REQUIRED WORK
Reproduce precisely the lines of the material below from the line containing "Pulizia del bosco del Rugareto a ..." up to and including its last line. Pictures must not be copied.

--------

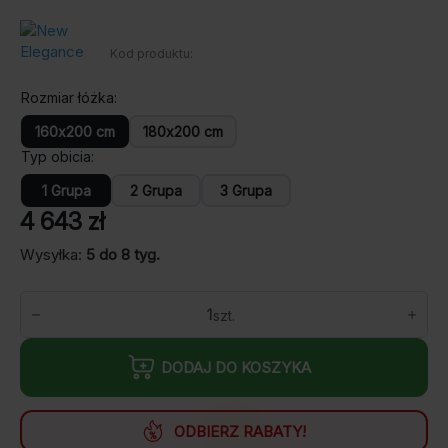
Kod produktu:
Rozmiar łóżka
160x200 cm
180x200 cm
Typ obicia
1 Grupa
2 Grupa
3 Grupa
4 643
zł
Wysyłka:
5 do 8 tyg.
ilość
Łóżko
tapicerowane
Bolsena
DODAJ DO KOSZYKA
z
pojemnikiem
na
pościel
ODBIERZ RABATY!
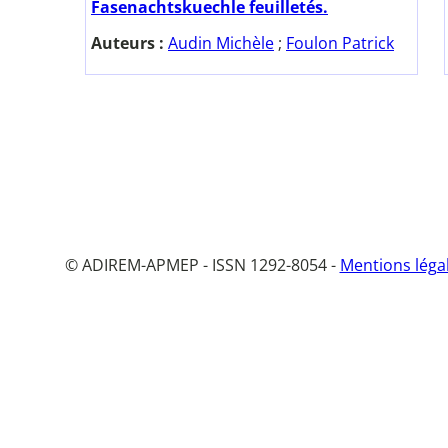
Fasenachtskuechle feuilletés.
Auteurs :
Audin Michèle
;
Foulon Patrick
© ADIREM-APMEP - ISSN 1292-8054 -
Mentions léga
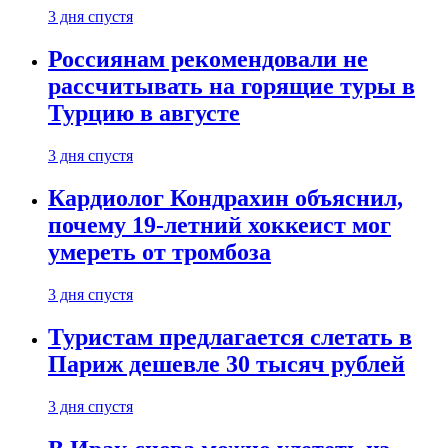
3 дня спустя
Россиянам рекомендовали не
рассчитывать на горящие туры в
Турцию в августе
3 дня спустя
Кардиолог Кондрахин объяснил,
почему 19-летний хоккеист мог
умереть от тромбоза
3 дня спустя
Туристам предлагается слетать в
Париж дешевле 30 тысяч рублей
3 дня спустя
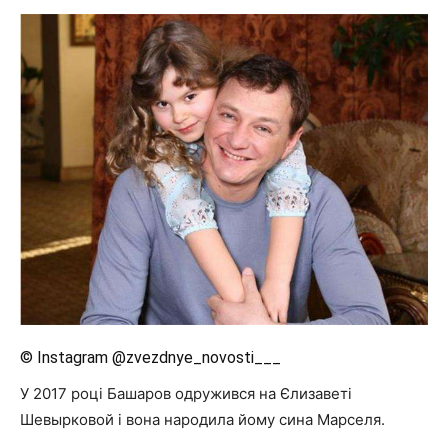
© Instagram @zvezdnye_novosti___
У 2017 році Башаров одружився на Єлизаветі
Шевырковой і вона народила йому сина Марселя.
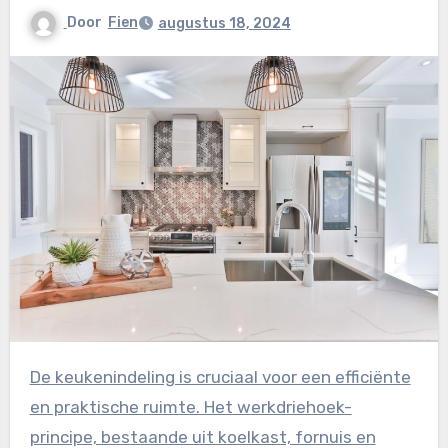
Door
Fien
augustus 18, 2024
De keukenindeling is cruciaal voor een efficiënte
en praktische ruimte. Het werkdriehoek-
principe, bestaande uit koelkast, fornuis en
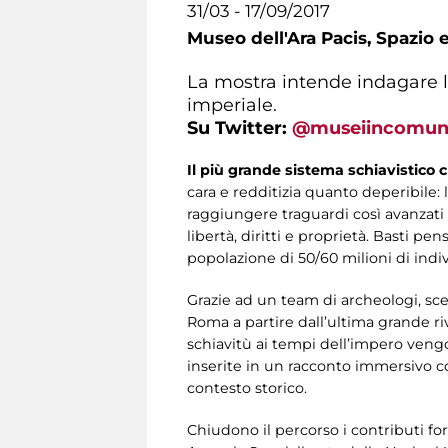
31/03 - 17/09/2017
Museo dell'Ara Pacis,
Spazio e
La mostra intende indagare l
imperiale.
Su Twitter:
@museiincomun
Il più grande sistema schiavistico 
cara e redditizia quanto deperibile:
raggiungere traguardi così avanzati s
libertà, diritti e proprietà. Basti p
popolazione di 50/60 milioni di indiv
Grazie ad un team di archeologi, scen
Roma a partire dall’ultima grande ri
schiavitù ai tempi dell’impero veng
inserite in un racconto immersivo
contesto storico.
Chiudono il percorso i contributi for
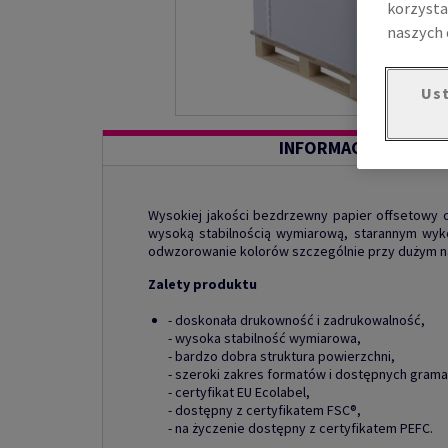
korzysta
naszych 
Ust
INFORMACJE O PROD
Wysokiej jakości bezdrzewny papier offsetowy o 
wysoką stabilnością wymiarową, starannym wyk
odwzorowanie kolorów szczególnie przy dużym na
Zalety produktu
- doskonała drukowność i zadrukowalność,
- wysoka stabilność wymiarowa,
- bardzo dobra struktura powierzchni,
- szeroki zakres formatów i dostępnych grama
- certyfikat EU Ecolabel,
- dostępny z certyfikatem FSC®,
- na życzenie dostępny z certyfikatem PEFC.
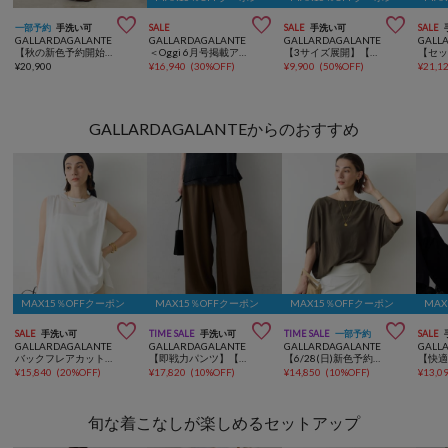



一部予約
手洗い可
SALE
SALE
手洗い可
SALE
GALLARDAGALANTE
GALLARDAGALANTE
GALLARDAGALANTE
GALL
【秋の新色予約開始】【3サイズ展開/セットアップ対応】リヨセルスリットスカート
＜Oggi 6月号掲載アイテム＞【CHIKAコラボサイズ】チノストレッチスカート
【3サイズ展開】【楽ちん×上品見え】ストレッチサテンタイトスカート
¥
20,900
¥
16,940
(
30%OFF
)
¥
9,900
(
50%OFF
)
¥
21,1
GALLARDAGALANTEからのおすすめ
MAX15％OFFクーポン
MAX15％OFFクーポン
MAX15％OFFクーポン
MA



SALE
手洗い可
TIME SALE
手洗い可
TIME SALE
一部予約
SALE
GALLARDAGALANTE
GALLARDAGALANTE
GALLARDAGALANTE
GALL
バックフレアカットソー
【即戦力パンツ】【3サイズ展開】ワイドイージーパンツ
【6/28(日)新色予約開始】【セットアップ対応】夏に最適！ドルマンジャージープルオーバー
¥
15,840
(
20%OFF
)
¥
17,820
(
10%OFF
)
¥
14,850
(
10%OFF
)
¥
13,0
旬な着こなしが楽しめるセットアップ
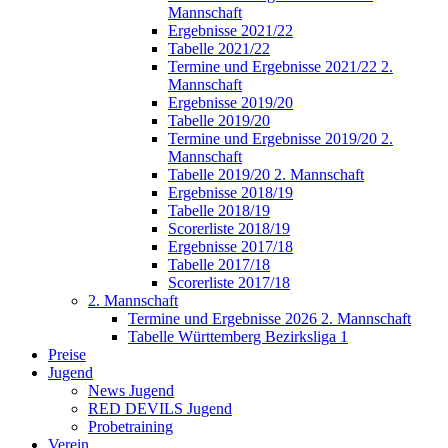
Mannschaft
Ergebnisse 2021/22
Tabelle 2021/22
Termine und Ergebnisse 2021/22 2.
Mannschaft
Ergebnisse 2019/20
Tabelle 2019/20
Termine und Ergebnisse 2019/20 2.
Mannschaft
Tabelle 2019/20 2. Mannschaft
Ergebnisse 2018/19
Tabelle 2018/19
Scorerliste 2018/19
Ergebnisse 2017/18
Tabelle 2017/18
Scorerliste 2017/18
2. Mannschaft
Termine und Ergebnisse 2026 2. Mannschaft
Tabelle Württemberg Bezirksliga 1
Preise
Jugend
News Jugend
RED DEVILS Jugend
Probetraining
Verein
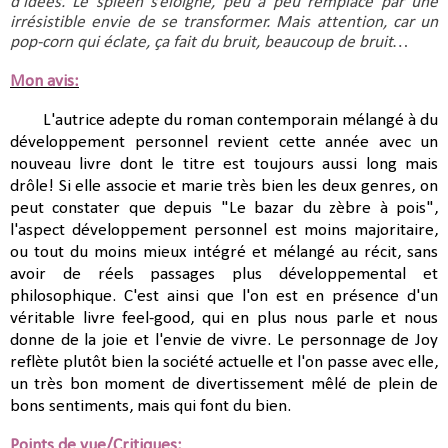
d’idées. Le spleen s’éloigne, peu à peu remplacé par une 
irrésistible envie de se transformer. Mais attention, car un 
pop-corn qui éclate, ça fait du bruit, beaucoup de bruit…
Mon avis:
L'autrice adepte du roman contemporain mélangé à du
développement personnel revient cette année avec un
nouveau livre dont le titre est toujours aussi long mais
drôle! Si elle associe et marie très bien les deux genres, on
peut constater que depuis "Le bazar du zèbre à pois",
l'aspect développement personnel est moins majoritaire,
ou tout du moins mieux intégré et mélangé au récit, sans
avoir de réels passages plus développemental et
philosophique. C'est ainsi que l'on est en présence d'un
véritable livre feel-good, qui en plus nous parle et nous
donne de la joie et l'envie de vivre. Le personnage de Joy
reflète plutôt bien la société actuelle et l'on passe avec elle,
un très bon moment de divertissement mêlé de plein de
bons sentiments, mais qui font du bien.
Points de vue/Critiques:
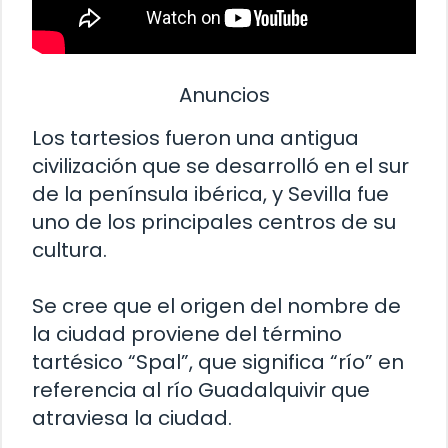
Anuncios
Los tartesios fueron una antigua
civilización que se desarrolló en el sur
de la península ibérica, y Sevilla fue
uno de los principales centros de su
cultura.
Se cree que el origen del nombre de
la ciudad proviene del término
tartésico “Spal”, que significa “río” en
referencia al río Guadalquivir que
atraviesa la ciudad.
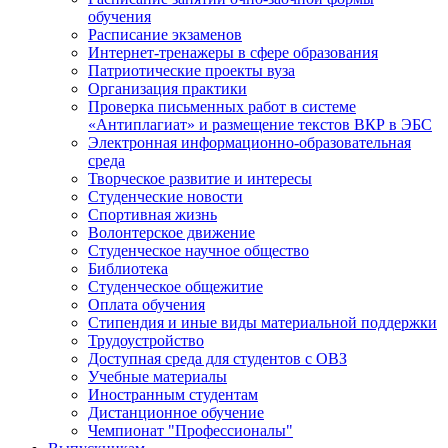
обучения
Расписание экзаменов
Интернет-тренажеры в сфере образования
Патриотические проекты вуза
Организация практики
Проверка письменных работ в системе
«Антиплагиат» и размещение текстов ВКР в ЭБС
Электронная информационно-образовательная
среда
Творческое развитие и интересы
Студенческие новости
Спортивная жизнь
Волонтерское движение
Студенческое научное общество
Библиотека
Студенческое общежитие
Оплата обучения
Стипендия и иные виды материальной поддержки
Трудоустройство
Доступная среда для студентов с ОВЗ
Учебные материалы
Иностранным студентам
Дистанционное обучение
Чемпионат "Профессионалы"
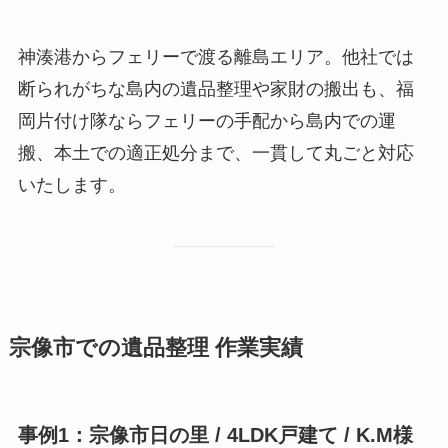
神湊港からフェリーで渡る離島エリア。他社では
断られがちな島内の遺品整理や家財の搬出も、福
岡片付け隊ならフェリーの手配から島内での運
搬、本土での適正処分まで、一貫して丸ごと対応
いたします。
宗像市での遺品整理 作業実績
事例1：宗像市日の里 / 4LDK戸建て / K.M様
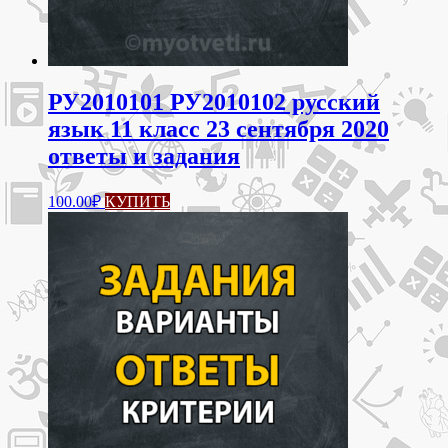
РУ2010101 РУ2010102 русский
язык 11 класс 23 сентября 2020
ответы и задания
100.00
₽
КУПИТЬ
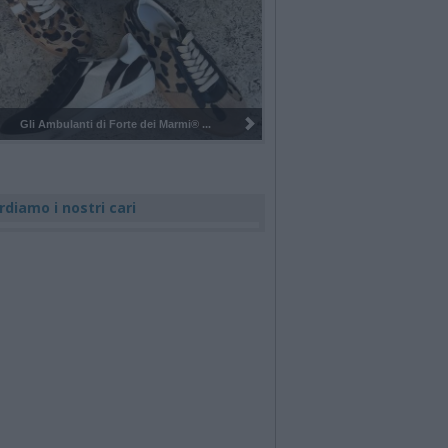
Pulizia del bosco del Rugareto a ...
rdiamo i nostri cari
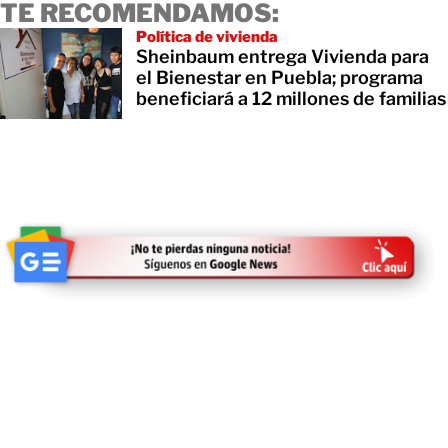
TE RECOMENDAMOS:
Política de vivienda
Sheinbaum entrega Vivienda para
el Bienestar en Puebla; programa
beneficiará a 12 millones de familias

--------

EXPECTED OUTPUT
Pulizia del bosco del Rugareto a ...
rdiamo i nostri cari
TE RECOMENDAMOS:
Política de vivienda
Sheinbaum entrega Vivienda para
el Bienestar en Puebla; programa
beneficiará a 12 millones de familias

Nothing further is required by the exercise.